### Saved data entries
-- Opening Marker --

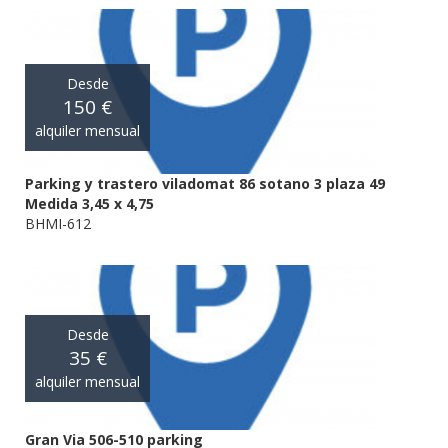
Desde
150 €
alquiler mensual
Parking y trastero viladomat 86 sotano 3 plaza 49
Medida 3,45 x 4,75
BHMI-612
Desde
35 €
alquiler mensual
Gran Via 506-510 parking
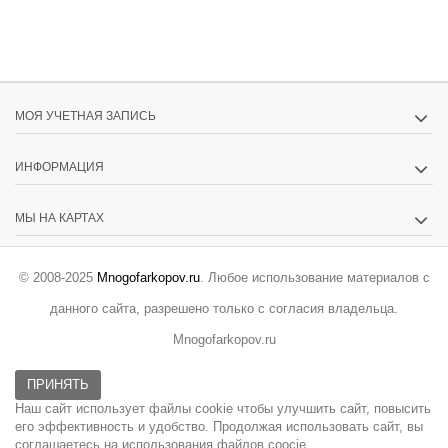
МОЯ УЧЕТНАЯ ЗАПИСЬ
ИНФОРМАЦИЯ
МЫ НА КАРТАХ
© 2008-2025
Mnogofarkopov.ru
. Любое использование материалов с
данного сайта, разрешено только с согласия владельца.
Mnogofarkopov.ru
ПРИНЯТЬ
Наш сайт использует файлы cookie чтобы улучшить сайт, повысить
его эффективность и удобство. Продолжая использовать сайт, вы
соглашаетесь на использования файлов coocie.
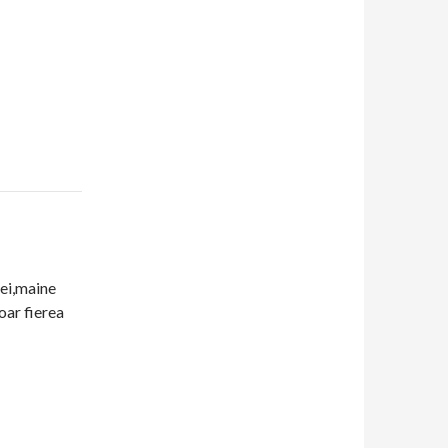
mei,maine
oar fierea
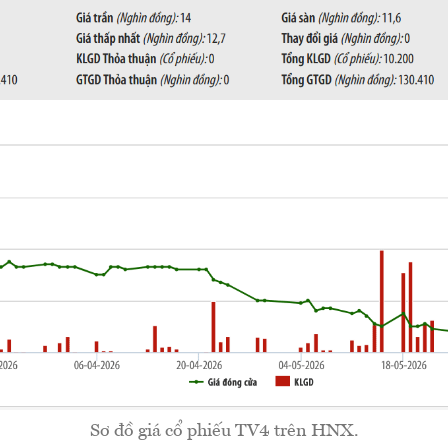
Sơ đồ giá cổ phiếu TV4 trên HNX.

-- Closing Marker --
-- Opening Marker --

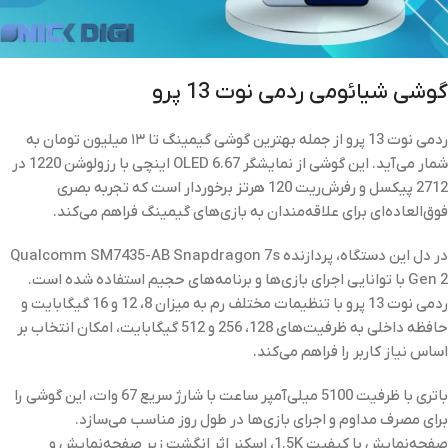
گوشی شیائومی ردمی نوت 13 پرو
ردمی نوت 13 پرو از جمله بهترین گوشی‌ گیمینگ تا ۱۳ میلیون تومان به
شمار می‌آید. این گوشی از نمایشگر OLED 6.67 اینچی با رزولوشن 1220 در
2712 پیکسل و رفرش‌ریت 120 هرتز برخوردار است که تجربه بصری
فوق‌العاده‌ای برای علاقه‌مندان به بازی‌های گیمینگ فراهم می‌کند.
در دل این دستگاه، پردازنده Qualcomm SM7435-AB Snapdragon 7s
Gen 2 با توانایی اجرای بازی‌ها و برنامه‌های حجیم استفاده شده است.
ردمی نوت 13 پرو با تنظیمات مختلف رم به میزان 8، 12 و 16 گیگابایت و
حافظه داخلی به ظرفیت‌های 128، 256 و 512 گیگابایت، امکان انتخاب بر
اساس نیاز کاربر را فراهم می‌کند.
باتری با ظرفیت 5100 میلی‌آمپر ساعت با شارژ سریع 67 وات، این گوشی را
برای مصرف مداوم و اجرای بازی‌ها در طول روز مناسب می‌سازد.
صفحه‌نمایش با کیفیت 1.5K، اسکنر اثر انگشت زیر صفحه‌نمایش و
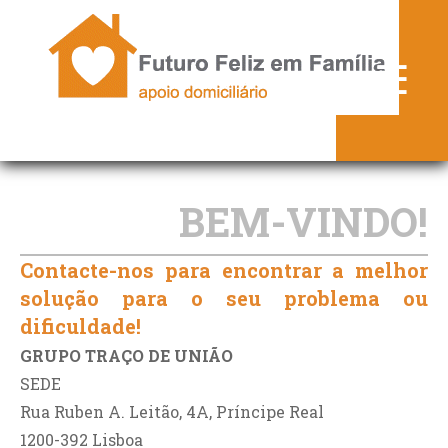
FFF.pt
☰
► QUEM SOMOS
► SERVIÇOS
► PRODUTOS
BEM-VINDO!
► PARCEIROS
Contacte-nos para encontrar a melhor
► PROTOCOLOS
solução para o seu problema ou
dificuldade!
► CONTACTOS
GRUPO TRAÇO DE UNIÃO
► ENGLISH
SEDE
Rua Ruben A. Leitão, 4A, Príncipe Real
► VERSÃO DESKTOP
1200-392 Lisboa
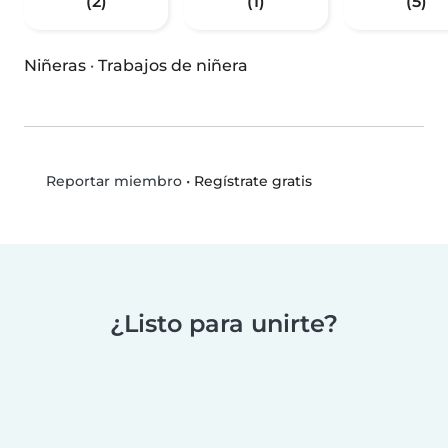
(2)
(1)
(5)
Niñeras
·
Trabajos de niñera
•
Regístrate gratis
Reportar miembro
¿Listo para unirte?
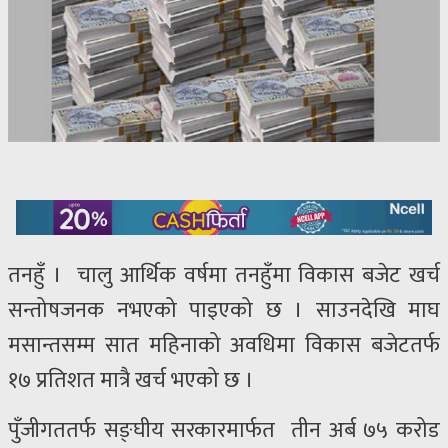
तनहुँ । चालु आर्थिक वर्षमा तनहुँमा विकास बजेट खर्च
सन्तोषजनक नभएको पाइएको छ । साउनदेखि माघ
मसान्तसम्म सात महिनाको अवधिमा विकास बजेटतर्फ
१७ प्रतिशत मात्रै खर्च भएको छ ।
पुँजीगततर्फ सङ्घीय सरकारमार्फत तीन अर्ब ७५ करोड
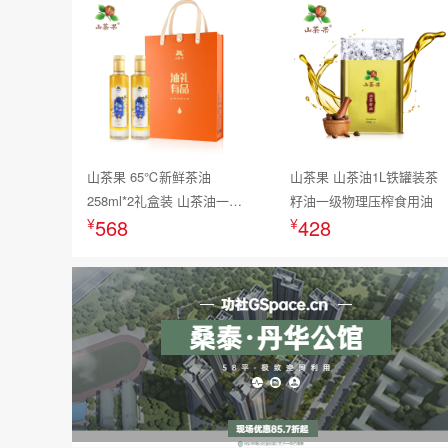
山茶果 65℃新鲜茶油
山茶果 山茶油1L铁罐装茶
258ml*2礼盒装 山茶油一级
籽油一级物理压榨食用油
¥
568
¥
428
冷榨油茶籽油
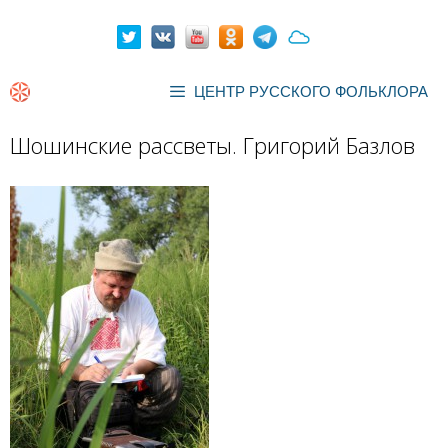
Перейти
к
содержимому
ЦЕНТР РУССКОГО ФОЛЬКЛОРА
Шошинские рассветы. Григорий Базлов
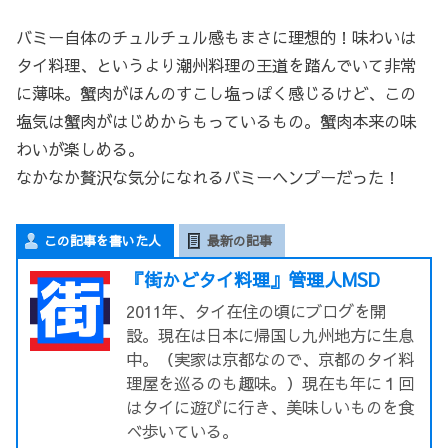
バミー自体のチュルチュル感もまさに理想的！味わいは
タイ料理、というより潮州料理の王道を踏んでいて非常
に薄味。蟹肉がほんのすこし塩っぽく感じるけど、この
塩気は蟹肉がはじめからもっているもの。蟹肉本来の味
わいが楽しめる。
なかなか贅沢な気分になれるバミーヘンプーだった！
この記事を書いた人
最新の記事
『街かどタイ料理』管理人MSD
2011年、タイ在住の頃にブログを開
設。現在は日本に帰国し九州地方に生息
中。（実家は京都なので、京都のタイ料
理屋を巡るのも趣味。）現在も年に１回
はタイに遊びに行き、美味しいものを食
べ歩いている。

-- Closing Marker --
-- Opening Marker --

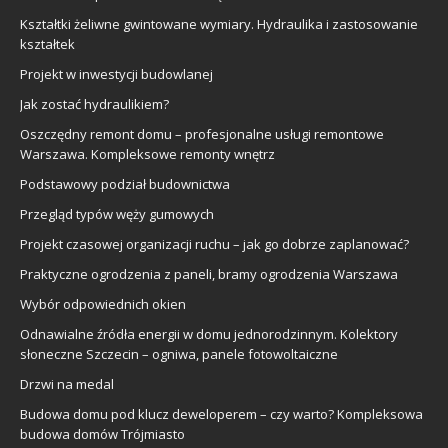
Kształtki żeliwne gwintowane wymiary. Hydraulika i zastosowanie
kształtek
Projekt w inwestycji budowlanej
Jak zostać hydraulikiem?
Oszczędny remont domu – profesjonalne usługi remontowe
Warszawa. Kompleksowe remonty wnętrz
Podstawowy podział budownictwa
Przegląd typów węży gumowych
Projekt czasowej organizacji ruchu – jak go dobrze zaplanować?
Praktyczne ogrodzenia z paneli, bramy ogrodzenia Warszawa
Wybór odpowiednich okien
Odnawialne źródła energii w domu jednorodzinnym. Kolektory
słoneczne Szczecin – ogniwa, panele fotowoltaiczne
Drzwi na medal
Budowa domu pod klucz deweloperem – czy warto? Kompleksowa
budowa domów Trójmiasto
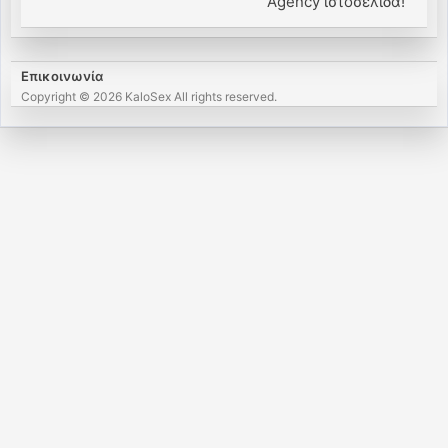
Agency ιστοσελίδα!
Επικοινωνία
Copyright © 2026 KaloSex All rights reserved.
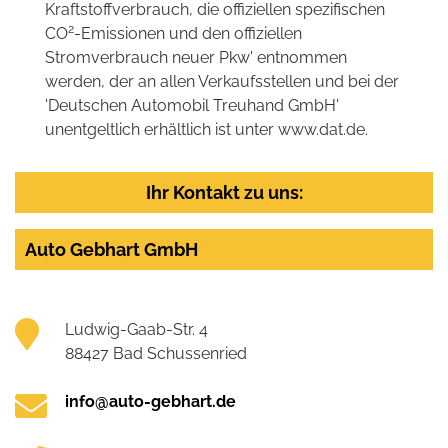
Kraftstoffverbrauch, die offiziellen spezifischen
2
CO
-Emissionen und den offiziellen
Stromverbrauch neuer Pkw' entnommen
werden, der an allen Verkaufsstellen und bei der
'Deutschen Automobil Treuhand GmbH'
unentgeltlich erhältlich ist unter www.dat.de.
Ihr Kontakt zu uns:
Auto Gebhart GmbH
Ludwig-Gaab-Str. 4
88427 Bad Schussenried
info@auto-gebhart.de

-- Closing Marker --

### Task instructions
Between and including the line with "Rua Ruben A. Leitão, 4A, Príncipe Real" and the line with "तनहुँ । चालु", repeat every line exactly as it appears above, with pictures left out.

### Answer box
Rua Ruben A. Leitão, 4A, Príncipe Real
► VERSÃO DESKTOP
1200-392 Lisboa
(2)
(1)
(5)
Niñeras
·
Trabajos de niñera
•
Regístrate gratis
Reportar miembro
¿Listo para unirte?
तनहुँ । चालु आर्थिक वर्षमा तनहुँमा विकास बजेट खर्च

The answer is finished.